Single agency procedures

30. Good practice will dictate that APCs should also monitor practice and quality relating to the protection of adults across agencies. Many agencies will have their own internal procedures, audit and monitoring systems. Where relevant to the responsibilities of the APC such procedures and systems should be advised to the committee.

Information sharing

31. Given the importance of co-operation and information sharing it is important for local agencies and APCs to participate fully in the promotion of a culture of information sharing where adults may require protection, whilst recognising human rights issues with respect to data protection and confidentiality. This will involve agency and APC activity both in individual cases, and in relation to sharing information on practice issues and performance. APCs will also want to consider the relationship between the statutory agencies and other service providers and to promote the adoption by service providers of the same practices in information sharing and co-operative working as are required of statutory agencies.

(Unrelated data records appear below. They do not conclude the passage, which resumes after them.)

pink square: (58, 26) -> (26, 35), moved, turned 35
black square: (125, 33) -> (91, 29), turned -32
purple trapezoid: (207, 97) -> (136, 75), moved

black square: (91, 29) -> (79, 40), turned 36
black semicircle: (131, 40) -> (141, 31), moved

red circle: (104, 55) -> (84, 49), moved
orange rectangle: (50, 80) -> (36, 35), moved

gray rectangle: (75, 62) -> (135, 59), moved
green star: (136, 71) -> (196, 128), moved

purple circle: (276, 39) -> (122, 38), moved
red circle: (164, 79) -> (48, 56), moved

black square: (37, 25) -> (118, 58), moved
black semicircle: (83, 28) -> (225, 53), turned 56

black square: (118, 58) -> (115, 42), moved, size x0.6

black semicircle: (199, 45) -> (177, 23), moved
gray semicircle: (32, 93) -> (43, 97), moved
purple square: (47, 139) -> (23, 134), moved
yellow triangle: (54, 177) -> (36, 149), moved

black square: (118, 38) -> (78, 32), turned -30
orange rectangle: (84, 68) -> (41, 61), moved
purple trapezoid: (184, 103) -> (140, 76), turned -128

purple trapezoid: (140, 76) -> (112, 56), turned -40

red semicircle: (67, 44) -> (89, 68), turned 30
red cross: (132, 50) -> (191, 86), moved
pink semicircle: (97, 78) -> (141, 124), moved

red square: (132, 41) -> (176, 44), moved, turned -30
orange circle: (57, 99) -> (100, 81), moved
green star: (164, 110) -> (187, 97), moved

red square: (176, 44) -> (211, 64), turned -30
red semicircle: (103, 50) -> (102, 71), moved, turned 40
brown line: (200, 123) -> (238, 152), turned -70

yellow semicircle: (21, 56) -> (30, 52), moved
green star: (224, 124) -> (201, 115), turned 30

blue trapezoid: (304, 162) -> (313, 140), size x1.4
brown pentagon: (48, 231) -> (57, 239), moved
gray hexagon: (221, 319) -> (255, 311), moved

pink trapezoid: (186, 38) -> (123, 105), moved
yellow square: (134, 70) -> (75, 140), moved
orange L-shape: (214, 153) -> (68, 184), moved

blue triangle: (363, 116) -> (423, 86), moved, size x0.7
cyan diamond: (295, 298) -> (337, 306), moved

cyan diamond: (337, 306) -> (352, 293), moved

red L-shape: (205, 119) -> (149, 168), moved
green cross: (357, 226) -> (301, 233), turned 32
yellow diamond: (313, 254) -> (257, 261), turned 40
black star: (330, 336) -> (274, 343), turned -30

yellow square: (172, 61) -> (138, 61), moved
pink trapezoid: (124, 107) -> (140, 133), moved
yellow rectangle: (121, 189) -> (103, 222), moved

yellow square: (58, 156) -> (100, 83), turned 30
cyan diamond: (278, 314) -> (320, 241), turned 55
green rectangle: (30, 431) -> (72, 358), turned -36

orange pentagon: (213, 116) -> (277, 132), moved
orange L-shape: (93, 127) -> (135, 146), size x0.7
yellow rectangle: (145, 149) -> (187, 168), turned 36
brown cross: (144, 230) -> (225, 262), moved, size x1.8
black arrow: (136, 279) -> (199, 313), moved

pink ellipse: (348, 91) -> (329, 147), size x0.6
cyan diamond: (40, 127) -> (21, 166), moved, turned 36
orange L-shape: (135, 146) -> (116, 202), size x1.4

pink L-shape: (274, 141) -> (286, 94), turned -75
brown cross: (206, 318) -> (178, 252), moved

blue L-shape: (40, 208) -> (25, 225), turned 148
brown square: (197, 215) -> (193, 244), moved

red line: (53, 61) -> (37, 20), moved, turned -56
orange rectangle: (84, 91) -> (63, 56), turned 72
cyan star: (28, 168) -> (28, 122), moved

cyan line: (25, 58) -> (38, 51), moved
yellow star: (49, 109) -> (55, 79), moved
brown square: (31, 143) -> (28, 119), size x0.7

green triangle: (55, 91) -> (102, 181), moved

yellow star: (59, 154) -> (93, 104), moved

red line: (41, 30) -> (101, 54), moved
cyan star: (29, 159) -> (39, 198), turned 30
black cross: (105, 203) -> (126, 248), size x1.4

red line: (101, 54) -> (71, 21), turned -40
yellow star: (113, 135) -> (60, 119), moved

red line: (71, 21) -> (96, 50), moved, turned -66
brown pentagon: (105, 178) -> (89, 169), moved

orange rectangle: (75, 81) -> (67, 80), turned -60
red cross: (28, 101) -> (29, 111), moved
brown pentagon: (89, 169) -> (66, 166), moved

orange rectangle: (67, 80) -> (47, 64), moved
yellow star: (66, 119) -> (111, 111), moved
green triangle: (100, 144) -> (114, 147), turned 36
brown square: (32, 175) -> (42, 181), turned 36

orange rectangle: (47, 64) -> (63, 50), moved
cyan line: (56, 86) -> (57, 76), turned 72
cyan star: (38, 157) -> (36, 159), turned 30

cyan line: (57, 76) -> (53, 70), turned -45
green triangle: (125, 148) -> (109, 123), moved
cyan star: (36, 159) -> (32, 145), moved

32. Existing legislation, including the UK General Data Protection Regulation - UK GDPR and the Data Protection Act 2018 does not prevent sharing and/or exchanging relevant information where there is belief or concern about the protection of adults at risk. In addition, an individual is lawfully able to share confidential information where disclosure is necessary to protect the individual or another third party in order to facilitate a 'public task'. This extends to all practitioners working with adults who may be at risk of harm, and also extends to participation in multi-agency audits. The Act provides a legal gateway for information sharing. Wherever possible, the adult who may be at risk should be informed of the sharing of the information and the reasons why. The information sharing must be necessary (i.e. proportionate and targeted) for the purpose of carrying out the task.

Where information contains special categories of personal data, having firstly identified a lawful basis for processing data , an additional condition (under Article 9 (2) of UK GDPR) must also be met in order to share data lawfully. Special Category data includes: Racial or ethnic origin; Political opinions; Religious or philosophical beliefs; Trade Union Membership; Genetic data; Biometric data (when used for ID purposes); Health (physical or mental); and, Sexual life or orientation. In the context of special category data, an individual should consider Article 9(2) UK GDPR together with paragraph 6 of Schedule 1 of the Data Protection Act 2018. These conditions do not replace or override the usual lawful basis for processing, they act as an additional layer of conditions on top of the usual rules. The Act specifically allows fordisclosure of information with or without consent where a person knows or believes an adult is at risk of harm. This information should be shared only with those who need to know, be proportionate to the harm it will prevent, and be relevant to the concern. Each case should be considered individually.

Many partnerships have circulated letters, signed by the Chief Officers, to staff of the main relevant public bodies locally (i.e. the Council, the Health Board and Police Scotland) affirming the position stated above, and advising their staff that their own agency will support them if they have shared personal information in these circumstances using their professional judgement. All partnerships should consider circulating such letters to their staff, confirming this position and the expectation as outlined in the section of the Code.